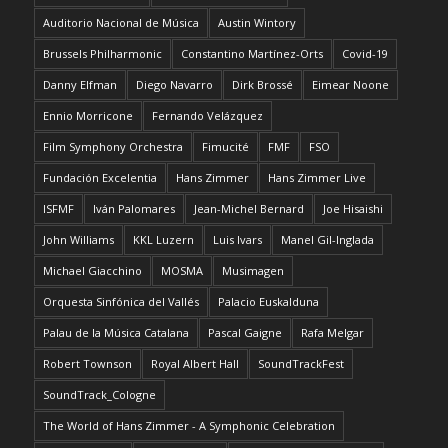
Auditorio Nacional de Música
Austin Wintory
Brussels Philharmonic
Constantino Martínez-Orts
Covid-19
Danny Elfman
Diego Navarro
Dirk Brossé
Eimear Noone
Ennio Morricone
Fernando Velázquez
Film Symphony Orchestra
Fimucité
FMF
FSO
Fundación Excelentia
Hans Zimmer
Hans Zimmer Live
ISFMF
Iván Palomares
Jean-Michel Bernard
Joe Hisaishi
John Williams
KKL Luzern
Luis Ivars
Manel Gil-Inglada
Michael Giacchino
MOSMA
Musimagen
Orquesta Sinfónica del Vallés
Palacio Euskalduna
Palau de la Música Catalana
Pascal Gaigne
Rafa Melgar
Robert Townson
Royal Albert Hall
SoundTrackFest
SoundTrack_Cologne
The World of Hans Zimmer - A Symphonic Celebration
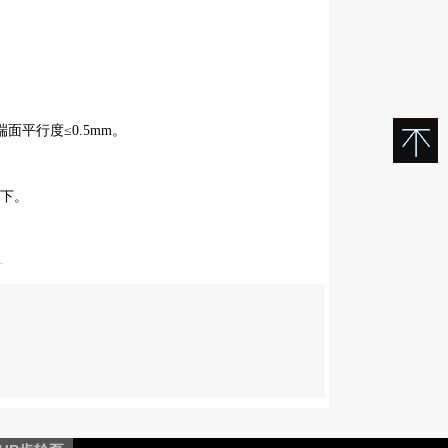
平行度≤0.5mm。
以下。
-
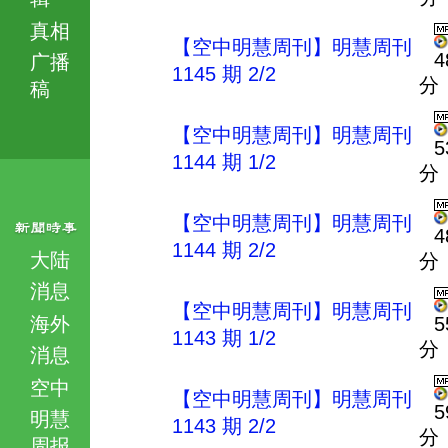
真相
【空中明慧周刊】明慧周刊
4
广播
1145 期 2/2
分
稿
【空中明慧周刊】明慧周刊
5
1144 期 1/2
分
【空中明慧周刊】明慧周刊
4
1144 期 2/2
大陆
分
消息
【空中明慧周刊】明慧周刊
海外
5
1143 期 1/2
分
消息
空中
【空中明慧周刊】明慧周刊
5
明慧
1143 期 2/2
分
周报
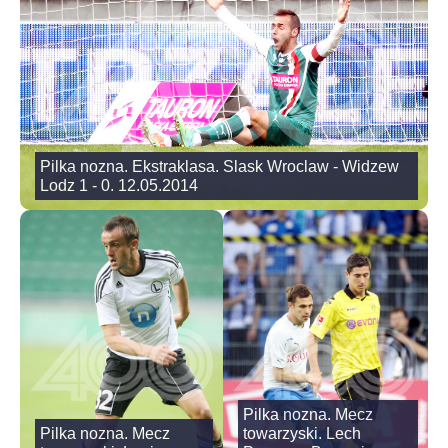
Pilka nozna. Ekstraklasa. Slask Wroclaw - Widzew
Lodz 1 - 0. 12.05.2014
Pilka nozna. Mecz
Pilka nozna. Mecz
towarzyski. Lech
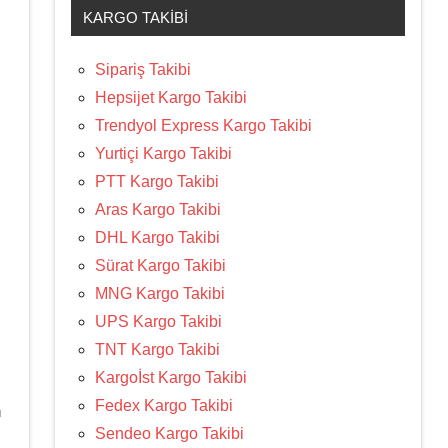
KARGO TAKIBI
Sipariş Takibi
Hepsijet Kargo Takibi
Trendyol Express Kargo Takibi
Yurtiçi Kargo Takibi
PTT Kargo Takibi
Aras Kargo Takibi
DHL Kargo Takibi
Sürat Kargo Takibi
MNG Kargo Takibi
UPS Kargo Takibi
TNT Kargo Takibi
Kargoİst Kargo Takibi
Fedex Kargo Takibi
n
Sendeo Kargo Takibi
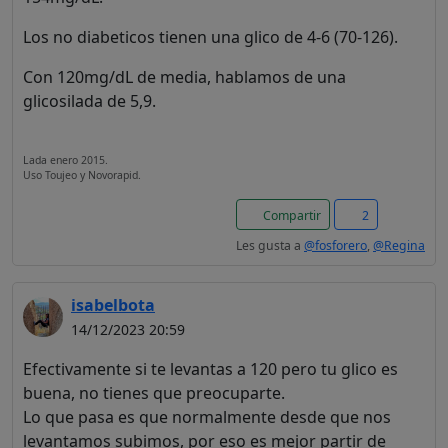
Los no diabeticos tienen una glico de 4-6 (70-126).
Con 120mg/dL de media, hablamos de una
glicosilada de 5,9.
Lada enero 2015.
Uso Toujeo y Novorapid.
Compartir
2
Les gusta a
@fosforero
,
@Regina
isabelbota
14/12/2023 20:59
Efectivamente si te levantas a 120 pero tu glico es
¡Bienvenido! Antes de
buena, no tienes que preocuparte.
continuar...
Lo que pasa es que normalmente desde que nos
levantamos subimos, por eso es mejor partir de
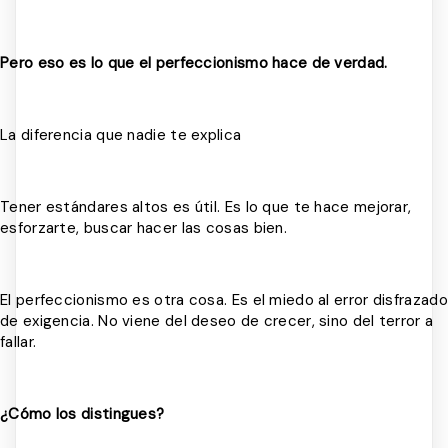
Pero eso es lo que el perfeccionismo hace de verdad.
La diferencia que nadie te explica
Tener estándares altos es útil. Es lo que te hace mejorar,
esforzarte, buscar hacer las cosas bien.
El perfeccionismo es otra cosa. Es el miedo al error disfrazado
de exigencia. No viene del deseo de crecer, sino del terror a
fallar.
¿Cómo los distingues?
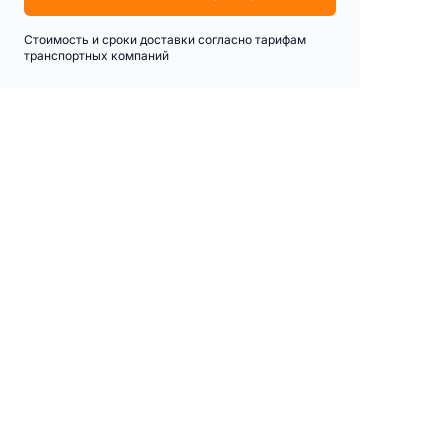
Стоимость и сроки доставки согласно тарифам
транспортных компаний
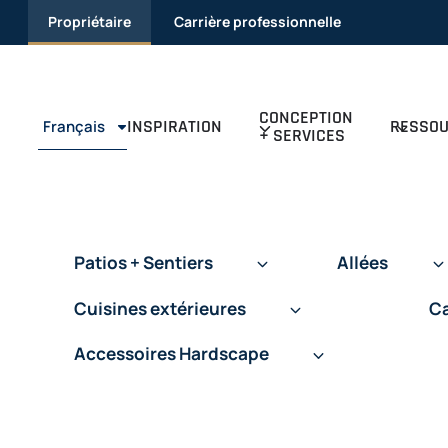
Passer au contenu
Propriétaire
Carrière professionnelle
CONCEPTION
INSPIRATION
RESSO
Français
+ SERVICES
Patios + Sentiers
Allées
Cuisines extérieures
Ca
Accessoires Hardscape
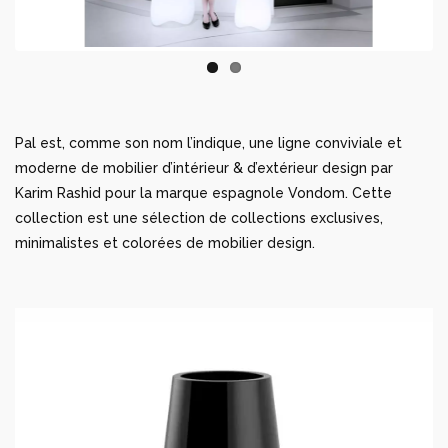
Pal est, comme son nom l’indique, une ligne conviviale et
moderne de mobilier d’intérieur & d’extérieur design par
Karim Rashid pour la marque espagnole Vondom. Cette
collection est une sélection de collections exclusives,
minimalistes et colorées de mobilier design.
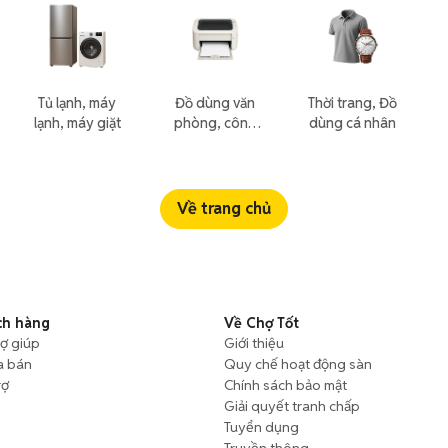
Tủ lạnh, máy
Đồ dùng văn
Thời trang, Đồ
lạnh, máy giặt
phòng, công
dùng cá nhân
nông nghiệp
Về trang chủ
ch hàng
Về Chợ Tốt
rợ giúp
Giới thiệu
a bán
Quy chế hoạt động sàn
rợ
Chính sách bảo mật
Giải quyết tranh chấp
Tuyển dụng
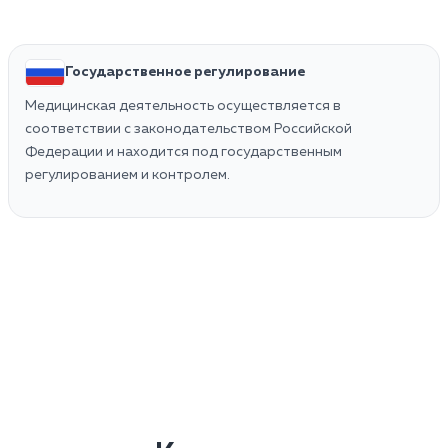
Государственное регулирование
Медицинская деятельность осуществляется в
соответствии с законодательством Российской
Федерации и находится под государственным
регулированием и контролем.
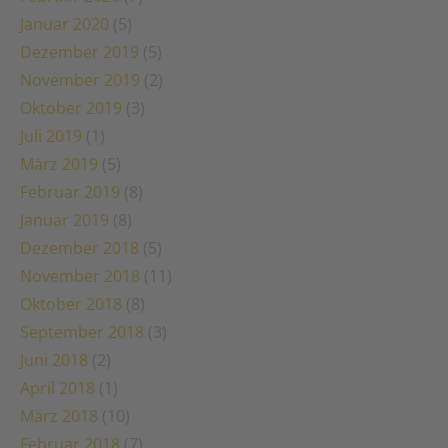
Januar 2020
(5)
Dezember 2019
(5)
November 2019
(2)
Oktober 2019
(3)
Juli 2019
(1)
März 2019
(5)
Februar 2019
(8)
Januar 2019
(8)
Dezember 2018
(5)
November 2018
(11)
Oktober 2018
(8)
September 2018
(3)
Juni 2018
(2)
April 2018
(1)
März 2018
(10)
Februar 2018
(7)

▸ **Task to carry out**
Start with the line above that contains "Austin Wintory" and stop after the line that contains "The World of". Output those lines exactly, and only those.

▸ **Exercise solution**
Austin Wintory
Brussels Philharmonic
Constantino Martínez-Orts
Covid-19
Danny Elfman
Diego Navarro
Dirk Brossé
Eimear Noone
Ennio Morricone
Fernando Velázquez
Film Symphony Orchestra
Fimucité
FMF
FSO
Fundación Excelentia
Hans Zimmer
Hans Zimmer Live
ISFMF
Iván Palomares
Jean-Michel Bernard
Joe Hisaishi
John Williams
KKL Luzern
Luis Ivars
Manel Gil-Inglada
Michael Giacchino
MOSMA
Musimagen
Orquesta Sinfónica del Vallés
Palacio Euskalduna
Palau de la Música Catalana
Pascal Gaigne
Rafa Melgar
Robert Townson
Royal Albert Hall
SoundTrackFest
SoundTrack_Cologne
The World of Hans Zimmer - A Symphonic Celebration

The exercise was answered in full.